Michael McFaul is a hate figure among supporters of President Vladimir Putin. As US ambassador to Moscow in 2012-14, he was vilified by Russian media, harassed by militant nationalists and subjected to heavy-handed state surveillance. Privately, Putin grumbled to McFaul’s bosses that their ambassador’s meddling in his country’s internal affairs was poisoning American-Russian relations.

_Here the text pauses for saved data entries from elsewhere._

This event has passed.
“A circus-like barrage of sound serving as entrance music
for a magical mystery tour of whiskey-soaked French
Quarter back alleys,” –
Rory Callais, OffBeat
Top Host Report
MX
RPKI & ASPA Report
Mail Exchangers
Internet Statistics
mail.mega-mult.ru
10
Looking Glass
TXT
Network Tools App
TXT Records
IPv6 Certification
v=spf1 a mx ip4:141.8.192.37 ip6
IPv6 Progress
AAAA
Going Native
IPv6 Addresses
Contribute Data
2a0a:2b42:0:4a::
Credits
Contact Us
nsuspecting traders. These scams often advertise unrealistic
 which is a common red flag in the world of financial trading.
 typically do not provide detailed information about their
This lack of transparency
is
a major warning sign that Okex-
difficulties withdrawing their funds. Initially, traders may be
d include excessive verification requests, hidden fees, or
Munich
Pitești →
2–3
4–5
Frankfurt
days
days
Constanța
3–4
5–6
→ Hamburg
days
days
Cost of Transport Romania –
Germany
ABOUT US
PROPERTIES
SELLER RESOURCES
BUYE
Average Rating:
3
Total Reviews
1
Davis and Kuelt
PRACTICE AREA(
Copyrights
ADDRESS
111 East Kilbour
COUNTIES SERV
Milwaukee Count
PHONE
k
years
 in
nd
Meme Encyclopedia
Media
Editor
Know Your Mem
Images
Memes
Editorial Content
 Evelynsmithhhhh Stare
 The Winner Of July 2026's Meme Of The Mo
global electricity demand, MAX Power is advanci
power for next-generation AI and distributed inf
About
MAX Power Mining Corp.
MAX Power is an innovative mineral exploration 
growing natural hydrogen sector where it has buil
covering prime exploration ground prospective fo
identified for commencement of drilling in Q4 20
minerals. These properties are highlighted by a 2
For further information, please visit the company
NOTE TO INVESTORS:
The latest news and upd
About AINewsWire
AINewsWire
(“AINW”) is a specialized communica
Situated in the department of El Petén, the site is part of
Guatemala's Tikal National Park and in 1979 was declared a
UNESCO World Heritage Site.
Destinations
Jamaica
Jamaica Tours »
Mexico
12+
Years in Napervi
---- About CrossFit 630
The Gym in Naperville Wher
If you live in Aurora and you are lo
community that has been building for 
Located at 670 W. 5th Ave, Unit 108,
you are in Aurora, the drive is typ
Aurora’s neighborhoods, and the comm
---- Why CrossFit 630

Preceding McFaul to Moscow was his reputation as an ardent promoter of democracy and a severe critic of Putin’s authoritarianism. In the 1990s McFaul had joined the legions of American advisers who descended on Moscow to teach the Russians how to do capitalism and democracy properly – a failed experiment in social engineering that instead impoverished the population, empowered corrupt politicians and created obscenely rich oligarchs through shady privatisation schemes. Although these postcommunist traumas were mostly home-grown, it became convenient to blame foreigners such as McFaul.
Not long after he was recalled from Moscow, McFaul was banned from re-entering Russia in retaliation for American sanctions against members of Putin’s inner circle following the eruption of the Ukrainian crisis in 2014. McFaul was the first American ambassador to be banned from Russia since George Kennan in 1952. The irony is that McFaul, like Kennan, loves Russia and has a genuine feel for its people, society and history.
A Russia expert and a speaker of the language, McFaul was an unconventional ambassador. He reached out to Russian society through every available means, including extensive use of social media: McFaul was a pioneer of Twitter-based public diplomacy. The problem was that his advocacy of democracy and human rights seemed implicitly threatening to Putin, who feared a reprise of the “colour revolutions” that had swept pro-western politicians to power in Georgia and Ukraine
McFaul’s explanation for his rough reception in Russia is that his arrival coincided with a dip in Putin’s popularity and the need to rebuild popular support at home by demonising the United States. Equally, McFaul accepts that Putin genuinely believes in an American plot to subvert his regime.
He attributes such anxieties to Putin’s history as a KGB officer but concedes “there are empirical data to support Putin’s hypothesis about American foreign policy. Over the last several decades . . . US presidents have deployed covert and overt power to overthrow regimes.” But McFaul’s mission in Moscow was to continue the so-called reset in American-Russian relations inaugurated by Barack Obama’s presidency. Indeed, as Obama’s adviser on Russian affairs, McFaul was a key architect of the “reset” and its themes of engagement, negotiation and co-operation with Russia.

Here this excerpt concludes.